The Democratic abortion agenda is wildly unpopular–with their own base

By Jonathon Van Maren

The roar of post-Roe commentary has yet to subside, and abortion activists and Democrats are working hard to make a narrative—any narrative—stick. The leak of the original SCOTUS draft has backfired. Instead of motivating people to action, it instead prepared them for the decision that came. When we finally got Dobbs—a couple of days earlier than most people expected—it surprised nobody. Against the predictions of everyone (including the Justice Department, which warned pro-life groups and churches that violence was likely), the disparate pack of lone wolf domestic terrorists with Jane’s Revenge have perpetrated fewer firebombings before the fall of Roe than after. 

On every media platform and cable network, Democrats are insisting that the pro-life laws in red states are not just wrong, but cruel—specifically, to “people of color” and “poor people.” But as Dr.

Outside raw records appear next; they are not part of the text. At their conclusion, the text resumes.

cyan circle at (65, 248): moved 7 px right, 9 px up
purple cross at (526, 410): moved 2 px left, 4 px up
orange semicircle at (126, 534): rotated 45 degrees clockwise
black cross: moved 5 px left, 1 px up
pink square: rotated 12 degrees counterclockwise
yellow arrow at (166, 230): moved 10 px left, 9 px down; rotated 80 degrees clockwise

Charles Camosy recently pointed out, this narrative has some problems—the most prominent of which being that it is garbage: 

Indeed, in 2021 Gallup found that economically vulnerable people of color are significantly more anti-abortion than rich white folks are. For those in households making under $40,000 per year, only 30% want the official position of the Democratic Party: that abortion be legal in all cases. For those in households making over $100,000 per year, those who want unlimited abortion rises to 39%. 

Of economically vulnerable people, 42% want abortion legal only in certain cases, while 50% of those with economic privilege do. But wait for this one: 1 in 4 economically vulnerable people want abortion banned altogether, while only 1 in 10 economically privileged people want the same.  

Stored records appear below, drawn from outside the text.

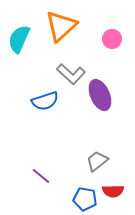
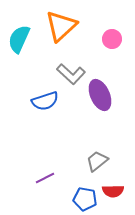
purple line: moved 4 px right, 2 px down; rotated 66 degrees counterclockwise
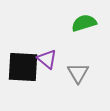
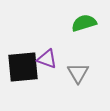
purple triangle: rotated 20 degrees counterclockwise
black square: rotated 8 degrees counterclockwise
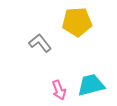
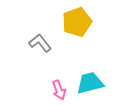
yellow pentagon: rotated 16 degrees counterclockwise
cyan trapezoid: moved 1 px left, 2 px up
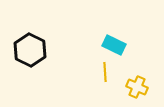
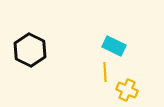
cyan rectangle: moved 1 px down
yellow cross: moved 10 px left, 3 px down
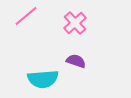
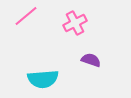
pink cross: rotated 15 degrees clockwise
purple semicircle: moved 15 px right, 1 px up
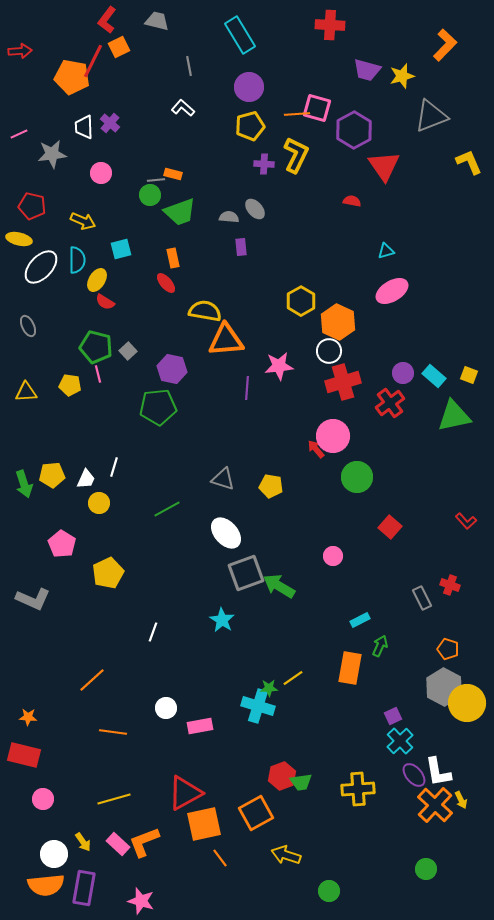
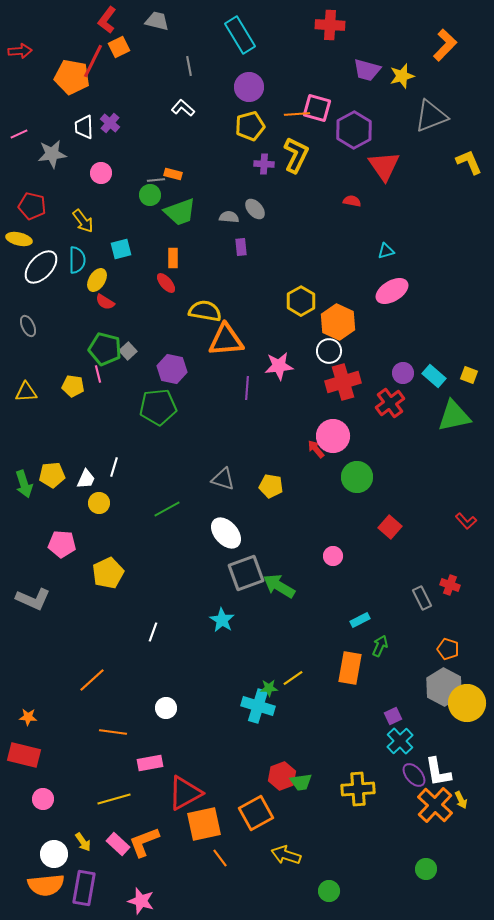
yellow arrow at (83, 221): rotated 30 degrees clockwise
orange rectangle at (173, 258): rotated 12 degrees clockwise
green pentagon at (96, 347): moved 9 px right, 2 px down
yellow pentagon at (70, 385): moved 3 px right, 1 px down
pink pentagon at (62, 544): rotated 28 degrees counterclockwise
pink rectangle at (200, 726): moved 50 px left, 37 px down
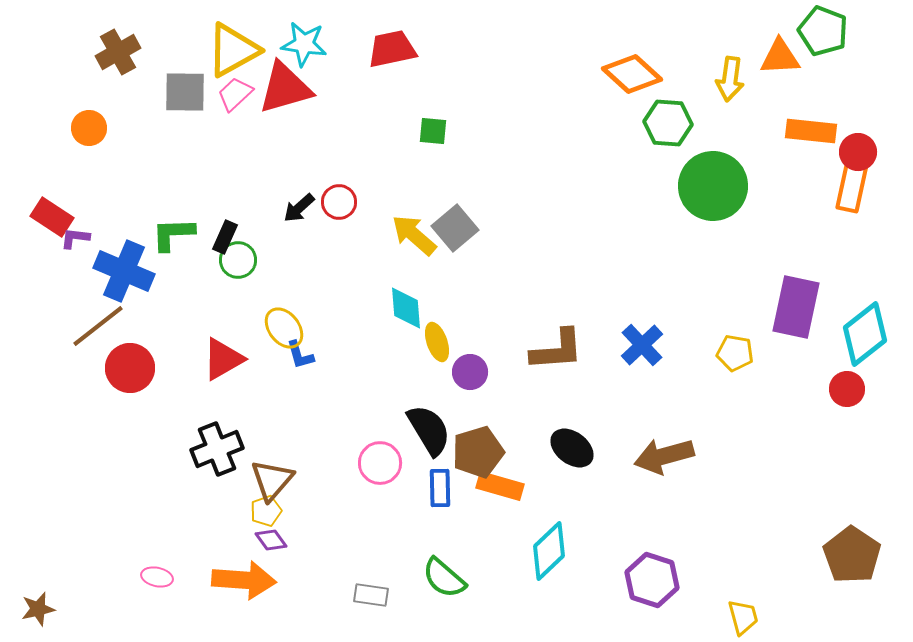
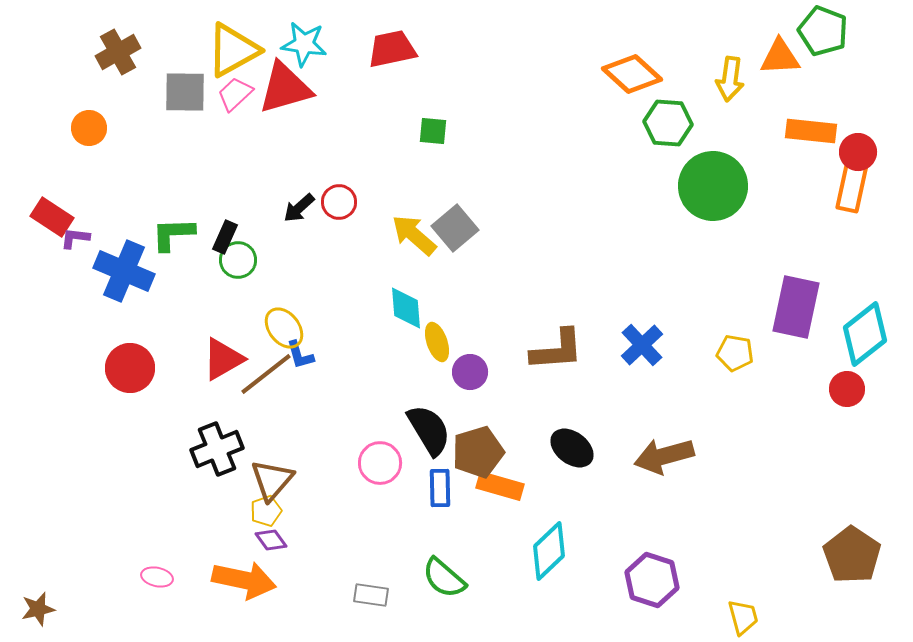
brown line at (98, 326): moved 168 px right, 48 px down
orange arrow at (244, 580): rotated 8 degrees clockwise
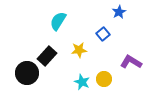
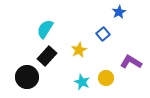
cyan semicircle: moved 13 px left, 8 px down
yellow star: rotated 21 degrees counterclockwise
black circle: moved 4 px down
yellow circle: moved 2 px right, 1 px up
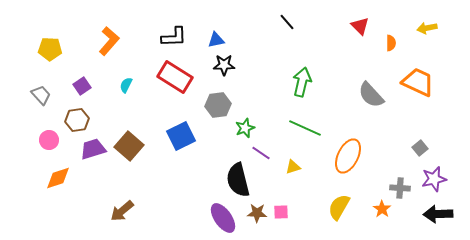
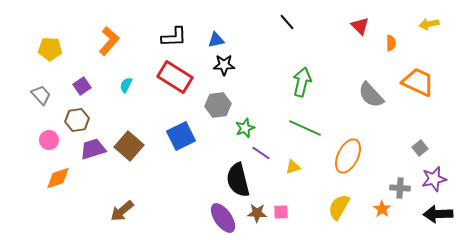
yellow arrow: moved 2 px right, 4 px up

In addition, in every circumstance in the same Gallup poll, people of color were more anti-abortion than were non-Hispanic whites. The differences were even more stark when asked about whether they identify as pro-life or pro-choice. Economically vulnerable people were +11 percentage points to the pro-life side while economically privileged people were +24 to the pro-choice side. Slightly more people of color identify as pro-life than pro-choice, while the opposite is true for non-Hispanic whites. 

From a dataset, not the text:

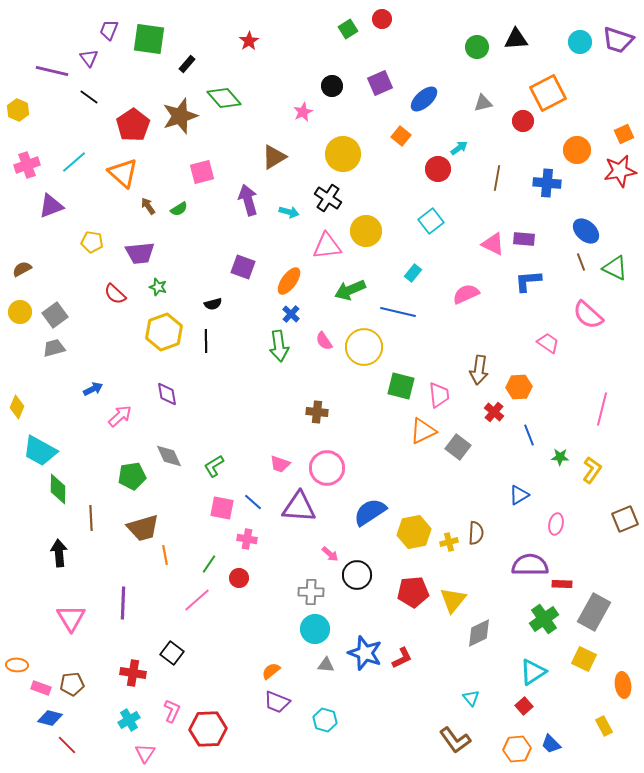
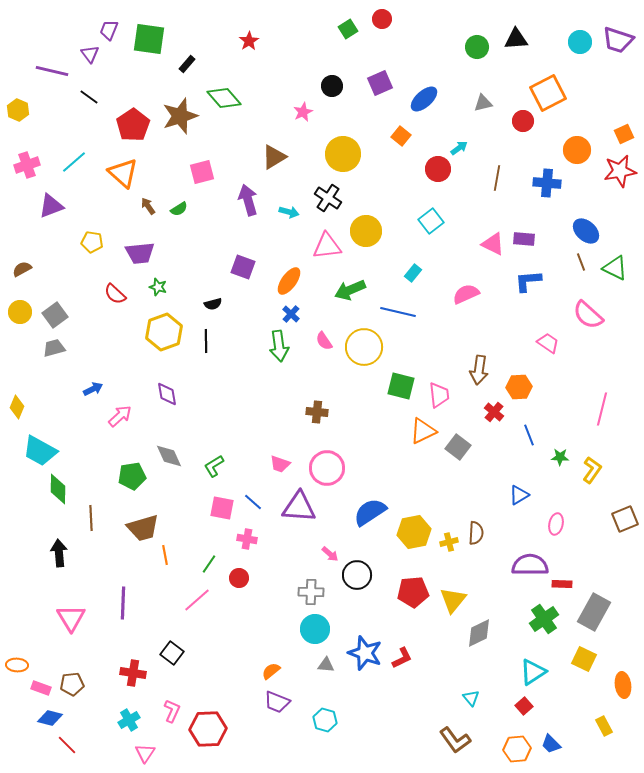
purple triangle at (89, 58): moved 1 px right, 4 px up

Indeed, most of the data indicates that the average American is socially conservative and fiscally liberal—the mythical “social liberal, fiscal conservative” that is so beloved of libertarian free marketers with political science degrees and electoral ambitions constitutes a mere 15% of voters. In some ways, both parties have misread their bases for some time. Democrats are doubling down hard on the sexual revolution, not realizing that the majority of non-white voters aren’t with them on their feticide and genderbending. The GOP has spent years giving tax breaks to corporations who then lobby against the policies their social conservative voters want. As I’ve noted before, it’s long past time for a realignment.